Als je dit leest en je bent Oracle professional – ontwikkelaar of administrator – is de kans groot dat je jouw carriere bent gestart in de jaren ‘90, in het tijdperk van Oracle7, Oracle Forms en Client/Server applicaties – net voor de opkomst van Java, internet, mobiel en SOA. Misschien ligt je start daar nog wel voor en misschien ben je van een tikje later. Maar in elk geval: je hebt een solide fundament en al vele jaren ervaring in Oracle technologie.

Nu is het 2012. En de afgelopen jaren is de technologie in hoog tempo ontwikkeld. Web 2.0 applicaties en multi-tier architecturen dienden zich aan en SOA, Service Bus en BPM zijn opgekomen. Java is overal – en HTML 5 staat op het punt om Flash en Silverlight te verdringen, in desktop browsers en in mobiele devices. Eindgebruikers worden mondiger en veel-eisender en real-time, push-enabled, BI-gedreven dashboards en multi-channel takenlijsten worden in snel itererende agile-projecten gerealiseerd.

Oracle 11g Database doet alle simpele DBA taken zelf – en de uitdaging voor de Database Administrator is verschoven naar groter en interessanter, zeker als 24/7 beschikbaarheid, virtualisatie en de cloud als infrastructuur opduiken. Middleware administratie en integrale security zijn zomaar twee nieuwe uitdagingen op de weg van de administrator, naast een verdergaande consolidatie en professionalisering van deployment en monitoring.
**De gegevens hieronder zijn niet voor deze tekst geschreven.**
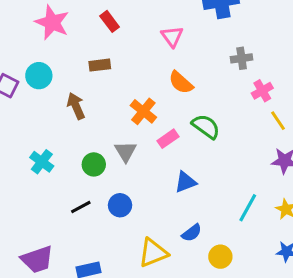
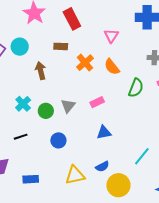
red rectangle: (110, 21) -> (72, 19), size x1.5
orange cross: (143, 111) -> (85, 63), moved
green semicircle: (206, 126) -> (136, 88), moved, turned 66
cyan cross: (42, 162) -> (23, 104), moved
black line: (81, 207) -> (21, 137), moved
yellow circle: (220, 257) -> (118, 185), size x1.5

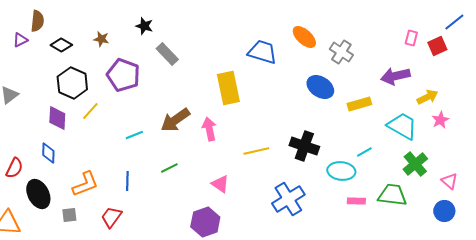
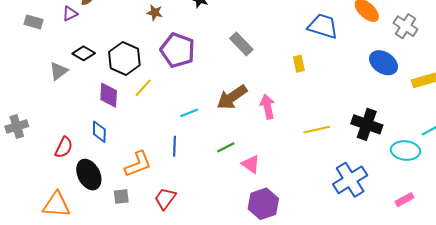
black diamond: (61, 45) -> (84, 53), moved
gray rectangle: (167, 54) -> (241, 44), moved
yellow rectangle: (228, 88) -> (299, 64), moved, size x0.5
blue line: (127, 181) -> (175, 146), moved
pink triangle: (220, 184) -> (251, 164), moved
pink rectangle: (356, 201) -> (404, 200), moved, turned -30

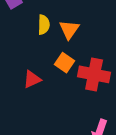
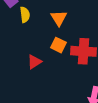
yellow semicircle: (44, 25) -> (25, 15), moved

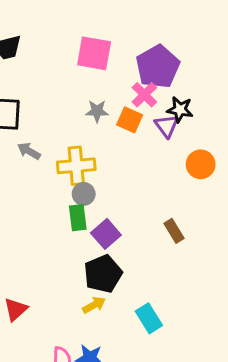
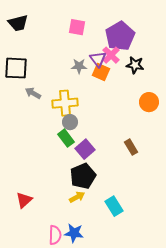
pink square: (94, 53) -> (77, 27), size x0.7
purple triangle: (167, 126) -> (98, 59), moved
green rectangle: (78, 218) -> (66, 138), turned -30

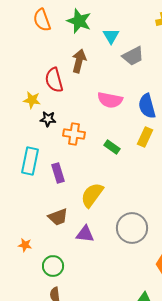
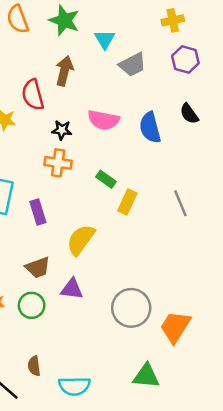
black star: (48, 119) -> (62, 130), moved
yellow rectangle: (145, 137) -> (127, 202), moved
gray circle: (132, 228) -> (131, 308), moved
green circle: (53, 266) -> (32, 305), moved

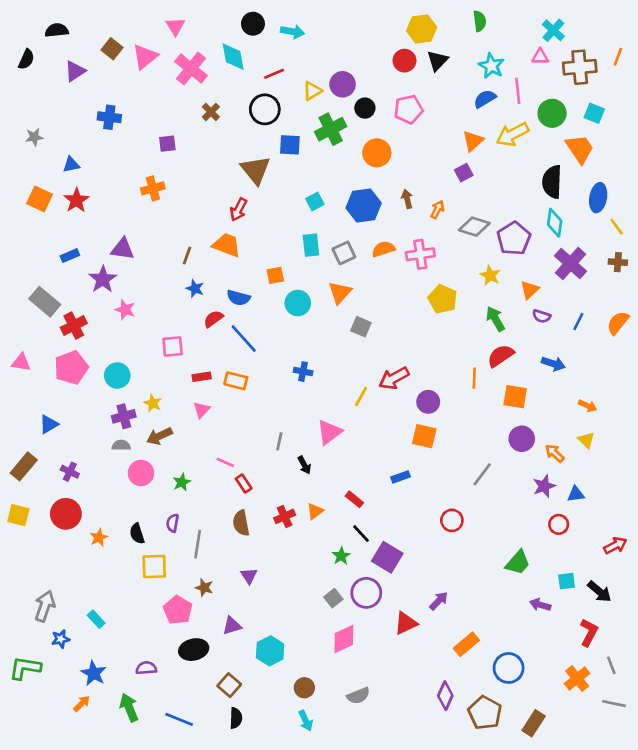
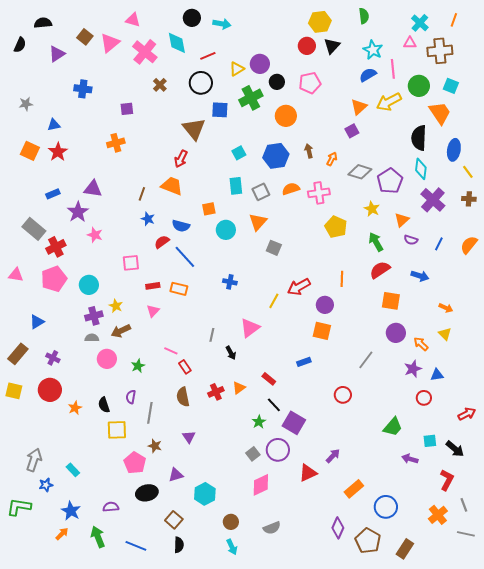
pink triangle: (175, 26) -> (133, 20), turned -42
orange line: (618, 57) -> (454, 20), moved
orange line: (474, 378) -> (342, 279), moved

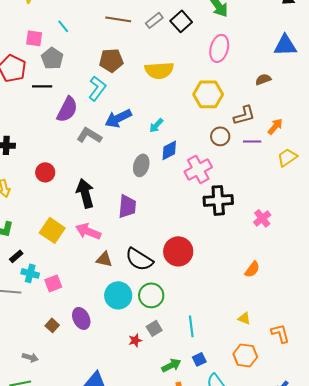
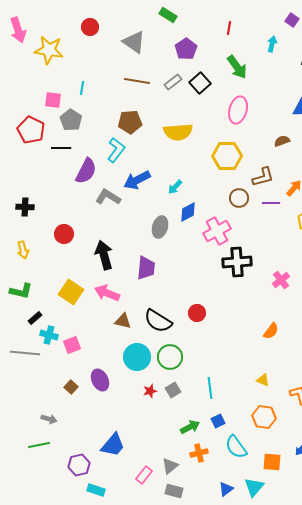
cyan line: (63, 26) -> (82, 88), turned 48
red circle: (178, 251) -> (197, 313), size x0.6
red star: (135, 340) -> (150, 391), moved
De uitdaging voor de Oracle professional lijkt duidelijk: hoe kies je je weg naar de toekomst? Om interessante klussen te blijven (gaan?) doen is het nodig om aansluiting te vinden bij de ontwikkelingen in de markt. Eerst moet je natuurlijk goed inzicht hebben in wat die ontwikkelingen zijn – in de markt in het algemeen en binnen de Oracle technology stack in het bijzonder. Dan moet je uitvinden hoe je vanuit je huidige kennis en ervaring de aansluiting vindt en jezelf prepareert voor het werken met de huidige en komende technologie. En tenslotte moet je het gaan doen – kennis vergaren, ervaring opdoen en je profileren om de passende klussen op te kunnen pakken.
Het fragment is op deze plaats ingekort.